Profanity and percussive hits echoed across the practice field in Tempe. Whisenhunt and Haley beat the toughness back into players who'd gotten away from the things that had led the team to a 7--3 start.
Now they've slashed and slugged their way past three straight NFC opponents and stand one win from their first NFL championship since 1947, when the team played in Chicago and owner Bill Bidwill was a ball boy for the club. To earn their first Lombardi Trophy, though, they'll have to beat one of the league's most physical teams—and one they've tried to model themselves after.
"When [ Cardinals president] Michael Bidwill and I set out to find a coach [in 2007], we wanted to mirror that Steeler-type football," say general manager Rod Graves. What better place to look than in Pittsburgh? They hired Whisenhunt, the Steelers' offensive coordinator. He brought with him Pittsburgh offensive line coach Russ Grimm, and to run the offense he hired Haley, who's also steeped in Steelers tradition: His father, Dick, played defensive back for Pittsburgh in the '60s and was the Steelers' player personnel director from 1971 to '90; Todd was a ball boy for the Super Bowl teams of the '70s. "He's demanded toughness," Graves says of Whisenhunt. "There has been accountability, and our players have responded to that leadership."
That the Cards could respond with such force against a defensive power like the Eagles speaks to their resolve and ingenuity. One play in particular stands out. Haley knew Philly's run-stopping defensive backs would be eager to attack the line of scrimmage, so he spent the previous week preparing a play called Philly Special, a flea-flicker he'd used in Dallas. Third-string QB Brian St. Pierre was given the task of studying film to determine the best moment to unveil the trick play against the Eagles' No. 3--ranked defense. With the Cards at their own 38, leading 7--3 and beginning their opening drive of the second quarter, St. Pierre turned to Haley on the sideline. "Philly Special," St. Pierre said.
"That was all I needed," Haley said.
Warner took the snap and pitched the ball to running back J.J. Arrington, who started to run wide right. As defenders closed in, Arrington tossed the ball back to Warner on the left as wideout Larry Fitzgerald sped past safety Quintin Demps.

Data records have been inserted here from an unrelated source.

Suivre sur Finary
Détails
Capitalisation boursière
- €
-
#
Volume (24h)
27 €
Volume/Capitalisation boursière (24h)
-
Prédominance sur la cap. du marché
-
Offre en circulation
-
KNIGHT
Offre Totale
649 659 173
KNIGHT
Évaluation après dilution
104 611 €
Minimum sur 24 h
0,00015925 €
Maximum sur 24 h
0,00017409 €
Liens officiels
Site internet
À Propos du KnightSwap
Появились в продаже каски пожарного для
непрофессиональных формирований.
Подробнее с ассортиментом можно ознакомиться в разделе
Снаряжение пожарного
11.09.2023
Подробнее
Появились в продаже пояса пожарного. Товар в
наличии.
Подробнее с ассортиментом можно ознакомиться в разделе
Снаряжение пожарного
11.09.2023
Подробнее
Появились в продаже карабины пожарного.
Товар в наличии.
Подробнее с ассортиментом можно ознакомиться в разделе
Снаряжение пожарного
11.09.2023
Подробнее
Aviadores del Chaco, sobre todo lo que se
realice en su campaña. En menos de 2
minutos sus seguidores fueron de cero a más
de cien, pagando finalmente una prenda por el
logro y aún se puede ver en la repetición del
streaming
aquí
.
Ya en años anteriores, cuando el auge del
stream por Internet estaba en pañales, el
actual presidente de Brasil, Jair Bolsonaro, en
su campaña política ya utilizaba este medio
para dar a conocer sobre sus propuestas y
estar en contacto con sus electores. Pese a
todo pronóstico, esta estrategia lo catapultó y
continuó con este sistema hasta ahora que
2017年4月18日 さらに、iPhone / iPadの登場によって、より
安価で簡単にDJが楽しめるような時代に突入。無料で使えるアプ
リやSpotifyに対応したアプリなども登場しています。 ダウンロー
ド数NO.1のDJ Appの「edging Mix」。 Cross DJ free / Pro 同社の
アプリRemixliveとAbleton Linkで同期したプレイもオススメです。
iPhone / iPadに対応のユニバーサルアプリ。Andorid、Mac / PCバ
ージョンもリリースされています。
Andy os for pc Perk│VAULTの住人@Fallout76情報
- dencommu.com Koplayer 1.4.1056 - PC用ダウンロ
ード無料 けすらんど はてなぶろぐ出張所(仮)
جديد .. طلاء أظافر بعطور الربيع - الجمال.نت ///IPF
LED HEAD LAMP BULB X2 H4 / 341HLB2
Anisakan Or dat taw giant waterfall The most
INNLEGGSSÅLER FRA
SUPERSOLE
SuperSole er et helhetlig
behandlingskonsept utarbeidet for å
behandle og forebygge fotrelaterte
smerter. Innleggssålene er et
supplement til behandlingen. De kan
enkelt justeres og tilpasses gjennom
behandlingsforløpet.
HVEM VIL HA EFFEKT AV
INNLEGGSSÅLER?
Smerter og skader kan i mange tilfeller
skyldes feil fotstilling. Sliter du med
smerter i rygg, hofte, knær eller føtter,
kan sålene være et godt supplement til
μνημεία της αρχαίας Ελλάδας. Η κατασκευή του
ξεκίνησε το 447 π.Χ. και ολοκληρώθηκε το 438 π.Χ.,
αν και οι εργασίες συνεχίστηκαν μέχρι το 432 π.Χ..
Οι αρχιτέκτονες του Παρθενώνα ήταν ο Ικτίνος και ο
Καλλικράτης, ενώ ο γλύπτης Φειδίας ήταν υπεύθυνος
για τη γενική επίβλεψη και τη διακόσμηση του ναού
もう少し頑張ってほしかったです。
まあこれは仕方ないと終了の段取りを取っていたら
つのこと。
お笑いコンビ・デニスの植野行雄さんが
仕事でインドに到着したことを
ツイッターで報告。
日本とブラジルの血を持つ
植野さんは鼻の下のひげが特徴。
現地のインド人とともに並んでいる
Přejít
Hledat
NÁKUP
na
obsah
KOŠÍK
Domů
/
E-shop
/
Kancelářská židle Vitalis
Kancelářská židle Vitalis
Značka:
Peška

Warner launched the pass just before Brodrick Bunkley laid into him. Near the 10-yard line, Demps spun and fell as Fitzgerald corralled the ball for a 62-yard TD and a 14--3 lead. "That was a play we had seen on tape get past Philadelphia in past years, and we thought we could hit them with it," said Fitzgerald, who finished with nine catches for 152 yards and three touchdowns. "We know their safeties like to hit hard on the run, coming up and supporting. I was able to get behind the safety, and Kurt threw the ball up and allowed me to go up there and find it."
That formula has worked well all month: Fitzgerald's 419 receiving yards in the playoffs are the most by anyone in a single postseason—and he still has a game to go. Haley's had a big hand in the fifth-year wideout's ascendance, constantly pushing Fitzgerald not to coast on his abundant ability. This season he's been taken out of his comfort zone near the sidelines. "I've said [to him], Don't be a one-trick pony," says Haley. "It's obvious that if you throw him the ball outside the numbers, he's going to make the play. This year we've moved him around much more, put him in the slot and in formations new to Larry. It's a different ball game because you've got coverages coming from two directions. He's gotten better every week. When he tells me, 'I want to thank you, Coach, for keeping your foot on my throat the last two years,' that means something."